I’m trying to apply MLPs to Numerai and keep running into an issue where many models converge to the same place (~ -0.00311). These networks output a constant value for all samples (near 0.5, but not quite) and the weights in the layer(s) with L2 regularization applied are all very close to 0. This problem came up more and more as I tried to increase the depth of the network.
I believe the problem is happening because of L2 regularization and the noisy nature of Numerai data. L2 acts as a kind of weight decay and the noisy data helps push the weights back and forth around 0 enough that eventually, one by one, they all converge to near 0. Removing L2 regularization always resolves this problem, though it also leads to poor performance (corr is cut roughly in half without L2).
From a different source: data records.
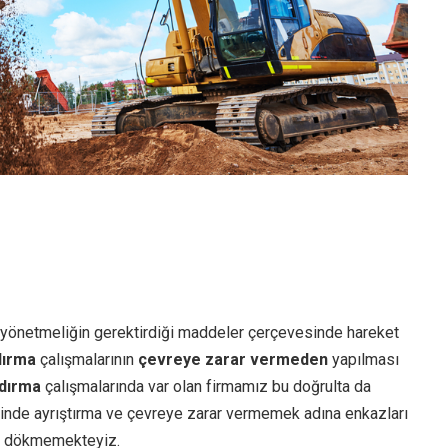
 yönetmeliğin gerektirdiği maddeler çerçevesinde hareket
dırma
çalışmalarının
çevreye zarar vermeden
yapılması
dırma
çalışmalarında var olan firmamız bu doğrulta da
inde ayrıştırma ve çevreye zarar vermemek adına enkazları
ara dökmemekteyiz.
I thought increasing the learning rate would help avoid this problem as it would force larger weight updates and keep them away from 0, but I found the opposite to be true. Also, the problem seems to be more frequent with smaller (more traditional) batch sizes below 512. Intuition would be that smaller batches would help as the stochastic nature of the data would help bounce the weights around more, but I’m finding best results on larger batch sizes (~4k). Both of these observations are counter to what I would expect, so am I missing something here?
If L2 regularization really is to blame, what is right solution? I tried replacing L2 with batch normalization, but that performs much worse than L2. Using large batch sizes doesn’t really seem like the right solution, but it’s the best I have right now.